Достойного жениха Клара искала по военным училищам, благо их в Ленинграде было предостаточно и там устраивали танцы. Претендентов имелось хоть отбавляй, Клара перебирала их, пока не познакомилась с Виталиком – курсантом артиллерийско-технического училища зенитной артиллерии. Сокращенно название училища звучало как заграничный экзотический курорт – ЛАТУЗА. Выбору Клары Камышины подивились, но Виталик им понравился с первой встречи. Длинный худой парень, деликатный, застенчивый, воспитанный – настоящий петербуржец. Мать Виталика умерла в Блокаду, отец погиб на фронте. Друзья родителей устроили мальчика в Суворовское училище, после которого путь лежал только в военное училище. Хотя более штатского человека нельзя было представить. Как этот парень с тихим голосом, с добрыми глазами и смущенной улыбкой станет отдавать приказы, распекать солдат, по-командирски метать громы и молнии? Виталик часто улыбался, и самой заметной деталью его лица были крупные длинные зубы. Про такие в Сибири говорили: щуку съели, а зубы остались. Но хищного впечатления они не производили, скорее, наводили на мысль о милом хрупком бельчонке.
Марфа и Александр Павлович удивились выбору Клары, потому что им представлялось, что она ухватится за какого-нибудь ушлого богатыря, видного рубаху-парня – чтобы можно было им хвастаться, под узду водить, как коня-чемпиона, и ловить восхищенные, завистливые взгляды. Но Клара влюбилась в Виталика, причем влюбилась по-настоящему, как заболела. Она жила от свидания до свидания, говорила только про Виталика, прожужжала всем уши. За завтраком пересказывала сны – снился ей якобы исключительно Виталик. Скорее всего, эти сны она придумывала, чтобы иметь повод еще и еще раз повести речь о своем избраннике.

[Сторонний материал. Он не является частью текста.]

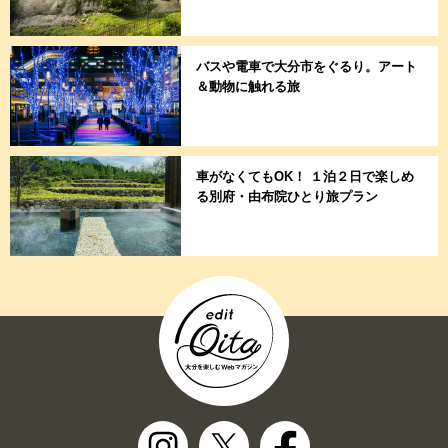
バスや電車で大分市をぐるり。アート
＆動物に触れる旅
車がなくてもOK！ １泊２日で楽しめ
る別府・由布院ひとり旅プラン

– Он-то тебя любит? – спрашивала Марфа.
– Естественно! – удивлялась вопросу Клара.
Марфе так не казалось. Виталик смотрел на Клару не с обожанием, а с деликатным смущением, он явно не устоял, не выдержал напора Клары, которая и в обычном состоянии была таран, а влюбленная – просто смерч.
Но меркантильные планы Клары никуда не делись. Она собиралась в будущем стать ни много ни мало – генеральшей.
Загибала пальцы:
– После училища лейтенант – два года, старший лейтенант – три года, военная академия, капитан – четыре года, майор – четыре года, подполковник, полковник – всего пять лет, далее – генерал… Мне сейчас восемнадцать, в сорок один я стану генеральшей. Как долго еще ждать!
Нетерпение Клары поскорее заключить брак с Виталиком даже смело ее мечту о пышной свадьбе, расписались они тихо и буднично. На летние каникулы Клара повезла мужа в Курск.
– Понравился тебе Виталик? – спрашивала Марфа по телефону Нюраню.
– Да, милый парень. Признаться, я удивлена, но и рада тому, что дочь отхватила интеллигентного мальчика. Если бы она вышла за такого же прощелыгу, как она сама, то от этой семейки пришлось бы держаться подальше. А сейчас есть вероятность, что Виталик, имея отвращение ко всякого рода прохиндейству, сумеет удержать будущую генеральшу в рамках приличия.
«Удержать ее не сумеет и черт», – подумала Марфа, но вслух сказала:
– Дай-то Господи!
В 1955 году Клара родила дочь Татьяну. Роды были очень тяжелыми, и виновата в этом была, конечно, мать Клары. Она десять раз предлагала дочери: приезжай рожать в Курск, я не могу вырваться в Ленинград, очень много работы, но даже если приеду, никто меня не допустит командовать в чужом роддоме. Для кого-то и нет разницы, что записано в свидетельстве о рождении ребенка, Курск или Ленинград. Для Клары – очень большая разница.